Hay en el viejo Madrid, el Madrid de calles empedradas y estrechas cerca de la Plaza Mayor, una pequeña taberna donde al caer la noche se reúnen comediantes, músicos y poetas para gozar de los placeres de la vida y descansar de las fatigas del día.

Es la Taberna del Pergamino. Se cuenta que en sus mesas el humo del tabaco de las indias se mezcla con los sonetos, las horas se llenan de historias, de baladas y de licores...esta noche están todos... ¡venid!...acerquémonos a la puerta, entremos y veamos lo que traman los hijos de las musas.

La puerta de madera de tejo carcomida por los años. Sobre el arco de piedra cuelga un cartel de hierro donde en letras artesanas se puede leer El Pergamino. Taberna y Posada. Desde las ventanas se escapa la luz de los faroles y las velas a la calle sombría y aun se escucha el murmullo y las carcajadas.
Abrimos. Al entrar un alegre tumulto de voces y ajetreos nos recibe. Las doncellas y busconas van y vienen con jarras espumosas y platos humeantes sacados de la lumbre. Alfonso, el tabernero, vocifera orgulloso tras el mostrador. Los laúdes suenan como luchando contra el bullicio, dando un extraño color dorado al aire. Las mesas abarrotadas de lugareños, curiosos y viajeros. Allí, unos juegan a los dados, allí otros ríen y los más, preparan sus representaciones o dan los últimos retoques a su obra maestra...

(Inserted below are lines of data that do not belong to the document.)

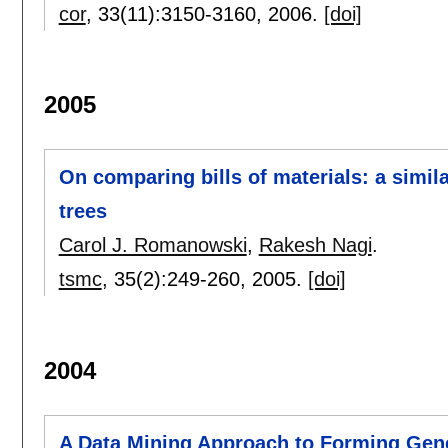
cor
, 33(11):
3150-3160
,
2006.
[doi]
2005
On comparing bills of materials: a simil
trees
Carol J. Romanowski
,
Rakesh Nagi
.
tsmc
, 35(2):
249-260
,
2005.
[doi]
2004
A Data Mining Approach to Forming Gener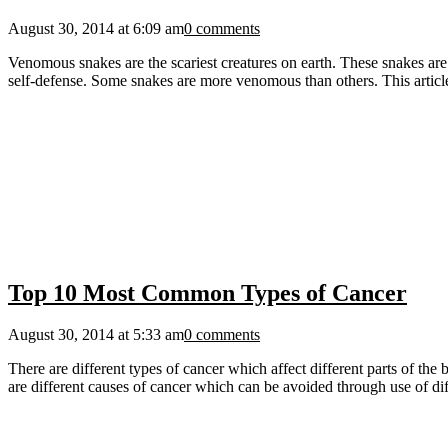
August 30, 2014 at 6:09 am
0 comments
Venomous snakes are the scariest creatures on earth. These snakes are 
self-defense. Some snakes are more venomous than others. This articl
Top 10 Most Common Types of Cancer
August 30, 2014 at 5:33 am
0 comments
There are different types of cancer which affect different parts of t
are different causes of cancer which can be avoided through use of di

...un anciano de luengas barbas fuma en una mesa cercana a la chimenea. Aunque nadie lo sospecha, en su tiempo fue capitán de galeón. Le llamaban El Verdugo de isla Tortuga pues con su galeón había ajusticiado más de veinte piratas ingleses. Ahora, mira las llamas bailar, recordando viejos tiempos, cuando un joven estudiante se sienta a su lado apresuradamente y oculta su cara entre las manos mientras habla.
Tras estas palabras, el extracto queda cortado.